La principale difficulté du sujet étoit de lier Hercule à l'action, et de trouver un dénouement vraisemblable; car celui de la pièce grecque ne peut être raisonnablement admis dans une tragédie moderne. On prétend que Racine ne put trouver de solution à cette espèce de problème, et que c est là ce qui l'empêcha de traiter un sujet qui lui paroissoit le plus touchant de l'antiquité. Il eût été glorieux pour Alfieri de triompher d'une difficulté que Racine avoit désespéré de vaincre; mais il ne l'a pas même tenté. Dans sa tragédie, Hercule arrive au quatrième acte, à la nouvelle du danger d'Admète. Il apprend qu'Alceste va mourir à sa place; il forme le projet de la rendre à son époux, à qui il la ramène en effet au cinquième acte. C'est, à quelques circonstances près, le même fonds que dans la tragédie grecque. A la vérité, le poète moderne s'est interdit la gaieté un peu triviale qu'Euripide a prêtée à son Hercule. Il en résulte que ces derniers actes auroient moins diverti le peuple d'Athènes, mais ils n'en sont pour nous ni plus intéressans, ni plus vraisemblables.

Je reviendrai sur Alfieri dans l'un des prochains numéros.

G.

Coup-d'œil sur quelques ouvrages nouveaux.

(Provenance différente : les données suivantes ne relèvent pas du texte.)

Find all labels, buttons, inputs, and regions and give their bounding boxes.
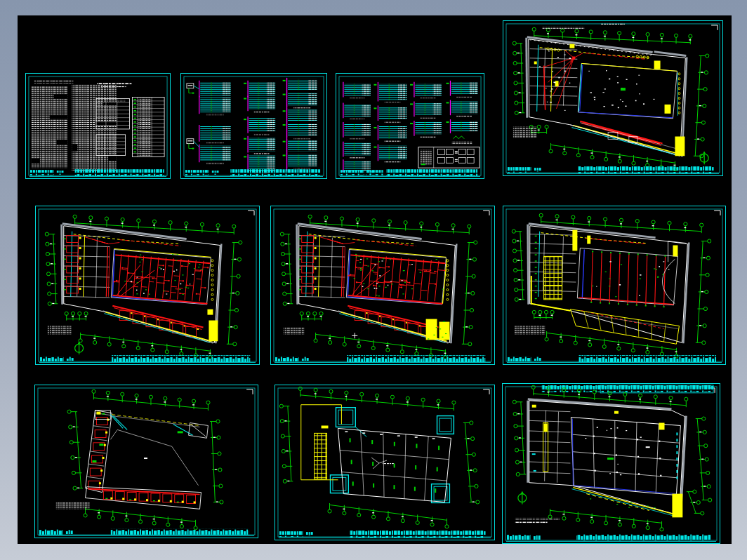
sheet-floor-plan-5 <box>34 385 258 538</box>
floor-plan-4-drawing <box>503 206 725 364</box>
roof-plan-drawing <box>275 385 494 540</box>
riser-diagram-2-drawing <box>336 74 484 178</box>
cad-preview-window <box>0 0 747 560</box>
sheet-floor-plan-6 <box>502 383 720 544</box>
sheet-floor-plan-1 <box>503 20 723 176</box>
sheet-riser-diagram-2 <box>336 73 484 179</box>
sheet-floor-plan-4 <box>503 206 726 365</box>
floor-plan-1-drawing <box>503 21 722 175</box>
riser-diagram-1-drawing <box>181 74 326 178</box>
floor-plan-2-drawing <box>36 206 259 364</box>
sheet-floor-plan-2 <box>35 206 260 365</box>
sheet-roof-plan <box>275 385 495 540</box>
sheet-floor-plan-3 <box>270 206 495 365</box>
floor-plan-5-drawing <box>35 385 258 538</box>
floor-plan-6-drawing <box>503 384 720 543</box>
sheet-riser-diagram-1 <box>180 73 327 179</box>
model-space-canvas <box>18 15 732 544</box>
general-notes-drawing <box>26 74 170 178</box>
floor-plan-3-drawing <box>271 206 494 364</box>
sheet-general-notes <box>25 73 171 179</box>
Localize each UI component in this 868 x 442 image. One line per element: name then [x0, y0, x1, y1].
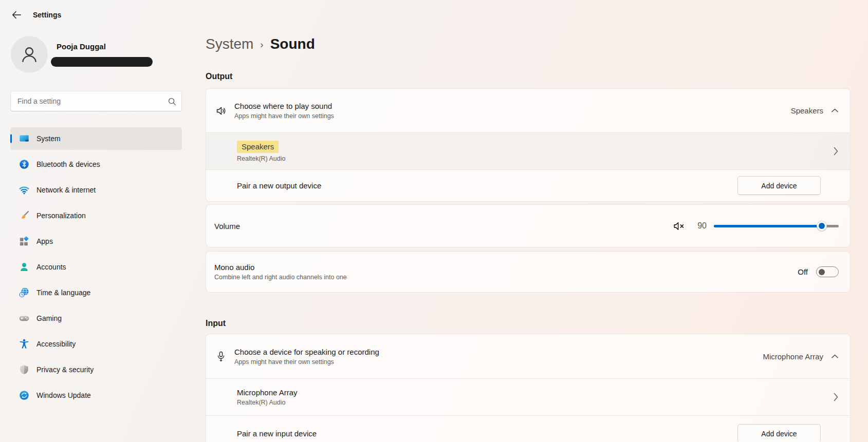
pair-output-label: Pair a new output device — [237, 181, 321, 190]
volume-slider[interactable] — [714, 220, 839, 232]
choose-output-subtitle: Apps might have their own settings — [234, 112, 334, 120]
bluetooth-icon — [19, 159, 30, 170]
volume-row: Volume 90 — [206, 205, 850, 247]
accessibility-icon — [19, 338, 30, 350]
chevron-right-icon — [833, 392, 839, 402]
choose-input-subtitle: Apps might have their own settings — [234, 358, 379, 366]
sidebar-item-accounts[interactable]: Accounts — [10, 256, 182, 278]
breadcrumb-separator: › — [260, 39, 263, 50]
person-icon — [19, 44, 40, 65]
pair-output-row: Pair a new output device Add device — [206, 169, 850, 201]
pair-input-label: Pair a new input device — [237, 429, 317, 438]
sidebar-item-network-internet[interactable]: Network & internet — [10, 179, 182, 201]
brush-icon — [19, 210, 30, 221]
mute-speaker-icon[interactable] — [673, 220, 686, 232]
sidebar-item-accessibility[interactable]: Accessibility — [10, 333, 182, 355]
search-input[interactable] — [11, 97, 164, 105]
choose-input-title: Choose a device for speaking or recordin… — [234, 348, 379, 356]
microphone-detail: Realtek(R) Audio — [237, 399, 298, 406]
sidebar-item-apps[interactable]: Apps — [10, 230, 182, 253]
sidebar-item-gaming[interactable]: Gaming — [10, 307, 182, 330]
choose-output-title: Choose where to play sound — [234, 102, 334, 110]
apps-icon — [19, 236, 30, 247]
mono-toggle-state: Off — [798, 267, 808, 276]
gamepad-icon — [19, 313, 30, 324]
sidebar-nav: System Bluetooth & devices Network & int… — [10, 127, 182, 410]
microphone-name: Microphone Array — [237, 388, 298, 397]
user-profile[interactable]: Pooja Duggal — [11, 36, 180, 73]
volume-label: Volume — [214, 222, 240, 230]
speakers-name-highlighted: Speakers — [237, 141, 279, 153]
add-input-device-button[interactable]: Add device — [737, 424, 821, 442]
breadcrumb: System › Sound — [206, 36, 315, 52]
input-device-dropdown[interactable]: Microphone Array — [763, 352, 839, 361]
output-device-card: Choose where to play sound Apps might ha… — [206, 88, 851, 202]
mono-audio-card: Mono audio Combine left and right audio … — [206, 251, 851, 293]
slider-fill — [714, 225, 822, 227]
shield-icon — [19, 364, 30, 375]
accounts-icon — [19, 261, 30, 273]
back-button[interactable] — [9, 9, 24, 21]
mono-audio-row: Mono audio Combine left and right audio … — [206, 252, 850, 292]
chevron-up-icon — [831, 108, 839, 113]
volume-card: Volume 90 — [206, 204, 851, 247]
volume-value: 90 — [694, 221, 707, 230]
microphone-icon — [215, 350, 228, 363]
sidebar-item-system[interactable]: System — [10, 127, 182, 150]
sidebar-item-windows-update[interactable]: Windows Update — [10, 384, 182, 407]
input-device-card: Choose a device for speaking or recordin… — [206, 334, 851, 442]
chevron-right-icon — [833, 146, 839, 156]
choose-input-row: Choose a device for speaking or recordin… — [206, 334, 850, 378]
breadcrumb-system[interactable]: System — [206, 36, 253, 52]
back-arrow-icon — [11, 9, 22, 21]
microphone-device-row[interactable]: Microphone Array Realtek(R) Audio — [206, 378, 850, 415]
search-box[interactable] — [10, 91, 182, 111]
user-name: Pooja Duggal — [57, 42, 106, 51]
wifi-icon — [19, 184, 30, 196]
input-section-heading: Input — [206, 319, 226, 328]
speakers-detail: Realtek(R) Audio — [237, 155, 286, 162]
avatar — [11, 36, 48, 73]
sidebar-item-personalization[interactable]: Personalization — [10, 204, 182, 227]
mono-audio-subtitle: Combine left and right audio channels in… — [214, 274, 347, 281]
sidebar-item-time-language[interactable]: Time & language — [10, 281, 182, 304]
search-icon — [164, 97, 179, 106]
system-icon — [19, 133, 30, 144]
output-device-dropdown[interactable]: Speakers — [791, 106, 839, 115]
toggle-knob — [819, 269, 825, 275]
add-output-device-button[interactable]: Add device — [737, 176, 821, 195]
choose-output-row: Choose where to play sound Apps might ha… — [206, 89, 850, 132]
selected-indicator — [10, 134, 12, 143]
app-title: Settings — [33, 11, 61, 19]
sidebar-item-privacy-security[interactable]: Privacy & security — [10, 358, 182, 381]
mono-audio-toggle[interactable] — [816, 266, 839, 277]
pair-input-row: Pair a new input device Add device — [206, 415, 850, 442]
page-title: Sound — [270, 36, 315, 52]
redacted-email-bar — [51, 57, 153, 67]
output-device-value: Speakers — [791, 106, 823, 115]
windows-update-icon — [19, 390, 30, 401]
speakers-device-row[interactable]: Speakers Realtek(R) Audio — [206, 132, 850, 169]
slider-thumb[interactable] — [817, 221, 827, 231]
mono-audio-title: Mono audio — [214, 263, 347, 272]
chevron-up-icon — [831, 354, 839, 359]
output-section-heading: Output — [206, 72, 232, 81]
speaker-icon — [215, 104, 228, 118]
settings-window: Settings Pooja Duggal System Bluetooth &… — [0, 0, 868, 442]
input-device-value: Microphone Array — [763, 352, 823, 361]
globe-clock-icon — [19, 287, 30, 298]
sidebar-item-bluetooth-devices[interactable]: Bluetooth & devices — [10, 153, 182, 176]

L'AGRÉABLE AUTEUR de la Gastronomie a voulu faire un nouveau poëme, et en cela, comme dans tout le reste, le plus difficile n'est pas de faire, mais de réussir. Son intention, en le composant, étoit d'égayer ses lecteurs; mais son œuvre a été trouvée froide, et personne n'a pu rire sans sujet. Voilà, en quatre mots, toute l'histoire du Poëme de la Danse, ou les Dieux de l'Opéra (1). C'est un spectacle assez triste que

(1) Un vol. in-12. Prix: 3 fr., et 3 fr. 75 cent. par la poste. A Paris, chez Giguet et le Normant,

celui d'un poète qui se démène pendant six chants sans pouvoir dérider ses auditeurs; et nous en aurions détourné la vue bien volontiers, s'il ne falloit pas savoir profiter des fautes même qui peuvent échapper quelquefois aux hommes d'un talent reconnu.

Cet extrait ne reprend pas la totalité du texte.